The Government is also targeting maize and soya seed production and plans to provide enough seeds of these for all farmers by 2019.
Under a crop intensification programme, in 2008, 765 tonnes of maize and wheat hybrid seeds were imported for cultivation in first season of the year dubbed season A.
The amount increased to 3,512 tonnes of maize and wheat seeds in 2011 A.
Five varieties of maize seeds are ready to be multiplied, said Bagabe. These varieties produce between 6.16 tonnes and 8.67 tonnes per hectare, RAB said.
Earlier this month, RAB unveiled about 10 wheat varieties that Bagabe said are ready for release and multiplication; by the end of 2019, there should be enough local seeds for all farmers in the country. The varieties have high grain yield potential and are good for baking and milling,
Government funding has increased for research activities, Dr Karangwa, told The New Times.
The budget for seed research increased from Rwf290 million in the previous fiscal year to Rwf1 billion currently, he said, and this support should continue through the next fiscal year.
"Research is a time consuming endeavour,” Karangwa said. "The development of a new variety does not take less than five years; sometimes it takes 12 years.”
Importing seeds for hybrid maize, soya, cassava and wheat hinders the crop intensification programme because these seeds do not reach farmers on time, said the chairperson of the senatorial standing committee on economic development and finance, Jacqueline Muhongayire.

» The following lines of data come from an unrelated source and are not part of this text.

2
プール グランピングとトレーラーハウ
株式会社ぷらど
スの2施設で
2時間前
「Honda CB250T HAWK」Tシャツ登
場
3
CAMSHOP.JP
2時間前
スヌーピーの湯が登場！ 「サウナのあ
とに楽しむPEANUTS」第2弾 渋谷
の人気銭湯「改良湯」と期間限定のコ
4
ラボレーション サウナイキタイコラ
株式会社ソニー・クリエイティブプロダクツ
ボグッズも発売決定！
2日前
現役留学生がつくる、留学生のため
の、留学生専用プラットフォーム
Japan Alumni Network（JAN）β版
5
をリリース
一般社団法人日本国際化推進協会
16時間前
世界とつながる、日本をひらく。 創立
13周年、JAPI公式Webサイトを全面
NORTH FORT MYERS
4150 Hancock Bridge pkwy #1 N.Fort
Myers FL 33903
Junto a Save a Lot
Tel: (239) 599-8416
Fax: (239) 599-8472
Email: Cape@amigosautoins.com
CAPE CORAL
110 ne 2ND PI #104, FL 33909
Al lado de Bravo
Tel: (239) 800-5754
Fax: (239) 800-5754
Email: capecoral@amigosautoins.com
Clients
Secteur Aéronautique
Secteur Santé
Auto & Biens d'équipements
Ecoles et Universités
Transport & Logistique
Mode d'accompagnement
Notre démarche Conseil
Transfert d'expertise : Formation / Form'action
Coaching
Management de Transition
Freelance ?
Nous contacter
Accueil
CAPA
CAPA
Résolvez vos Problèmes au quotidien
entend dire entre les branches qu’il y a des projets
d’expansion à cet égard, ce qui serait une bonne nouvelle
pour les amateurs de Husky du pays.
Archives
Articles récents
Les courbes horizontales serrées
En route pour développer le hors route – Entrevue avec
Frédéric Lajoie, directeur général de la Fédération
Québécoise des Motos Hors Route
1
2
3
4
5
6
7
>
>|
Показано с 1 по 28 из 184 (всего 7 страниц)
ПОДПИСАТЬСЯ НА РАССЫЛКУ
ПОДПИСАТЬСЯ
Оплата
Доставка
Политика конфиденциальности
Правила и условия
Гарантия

Sometimes the seeds are not tested for productivity and soil suitability to ensure desired yields, she added.
The Crop Intensification Programme, which began in September 2007, aims to increase agricultural productivity and ensure food security in the country by improving seeds and fertilisers, consolidating land use, providing extension services, and improving post-harvest handling and storage procedures.
The programme focuses on six priority crops: maize, wheat, rice, Irish potato, beans and cassava.
Cooperatives were required in 2014 to stop producing open pollinated varieties of improved maize seeds, said Senator Muhongayire.
Hybrid seeds
The government was moving to encourage hybrid maize seed use over the open pollinated varieties, which are naturally propagated by wind and insect pollination.
Hybrid maize seeds are more productive, at 10 tonnes of yield per hectare compared to 6 tonnes per hectare from the open pollinated varieties.
However, hybrid maize seeds contribute only 30 per cent of the maize seeds required for crops, Senator Chrysologue Karangwa said.
As a result, cooperatives and other individual farmers can once again propagate and sell open pollinated maize seeds as the hybrid research continues, Dr Bagabe said.
Seed imports have helped ease the transition to local hybrid seed use, but farmers need improved seeds and their higher crop yields to meet production demands, said Nyirarukundo.
"We have a big issue: We cannot increase produce if we do not have improved seeds,” Nyirarukundo said. "Agro-processing factories, which can help us create jobs for our people, are all crying about lack of raw materials to process.”